Koronawirus a plany himalaistów

Koronawirus a plany himalaistów

Pandemia koronawirusa pokrzyżowała plany wielu osobom. Byli oni zmuszeni zrezygnować z wakacyjnych podróży lub odłożyć je w czasie. Nie udało się też zorganizować wydarzeń sportowych, a również odwołano wydarzenia kulturalne. Konsekwencje lockdown-u dotknęły również himalaistów, którzy musieli zmienić swoje plany. Jak koronawirus wpłynął na plany wspinaczy?

Przełożone wyprawy i brak połączeń lotniczych

Na przełomie 2020 i 2021 miała odbyć się polska zimowa wyprawa na K2. Z powodu pandemii została odwołana już w czerwcu – już wtedy sytuacja na świecie była niepewna. Wyprawa na K2 i próba zdobycia szczytu już sama w sobie jest niebezpieczna. Przełożenie wyprawy w trosce o zdrowie uczestników okazało się dobrym posunięciem, bo pandemia wciąż trwa.
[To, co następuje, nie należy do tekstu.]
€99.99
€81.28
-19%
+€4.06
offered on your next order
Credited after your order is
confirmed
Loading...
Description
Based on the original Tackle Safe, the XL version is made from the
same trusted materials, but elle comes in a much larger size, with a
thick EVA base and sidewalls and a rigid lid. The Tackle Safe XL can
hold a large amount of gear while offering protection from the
Początkowo była mowa o powrocie do sportu jesienią, ale sporym ograniczeniem dla himalaistów był brak połączeń lotniczych, dlatego termin przesunięto na później.

Ścianki wspinaczkowe gotowe o treningów

Sytuacja epidemiologiczna zmienia się niezwykle dynamicznie. Większość ścianek wspinaczkowych w kraju wciąż pozostała otwarta, oczywiście w odpowiednim reżimie sanitarnym. Warto pamiętać, by regularnie myć dłonie mydłem i wodą, zarówno przed jak i po wspinaczce. Nie dotykaj swojej twarzy, zanim nie umyjesz rąk. Zachowuj zalecaną odległość minimum dwóch metrów. Nie witaj się z pozostałymi korzystającymi. Pamiętaj, że mając objawy grypy lub przeziębienia, warto zrezygnować z treningu. Zaopatrz się też w torbę sportową i w odpowiednie ubrania na przebranie. Po skończonym treningu dokładnie umyj ręce i wzmocnij organizm posiłkiem. Dzięki temu kompleksowo zadbasz o swoje zdrowie.  

Nepal pozwala na wyprawy

Jednym z najczęściej obieranych kierunków jest Nepal. Na jego terenie znajduje się aż 14 najwyższych gór świata. Dzięki temu możliwe będzie dostanie się na Mount Everest. Turystyka w tym miejscu stanowi jedno z podstawowych źródeł dochodu. Otwarcie granic pozwala uniknąć ekonomicznej upadłości. By móc wjechać na teren państwa trzeba mieć aktualny (wykonany w ciągu 72h), negatywny wynik testu. Dzięki temu po pół roku przerwy można ponownie eksplorować wybrane miejsca. Takie rozwiązanie pozwala również lepiej przygotować się do sezonu wspinaczkowego 2021. Na te chwilę wstrzymano jednak wydawanie licencji dla górskich wypraw, co uniemożliwiło armii wykonanie planu oczyszczenia gór ze śmieci, które tam pozostawiono.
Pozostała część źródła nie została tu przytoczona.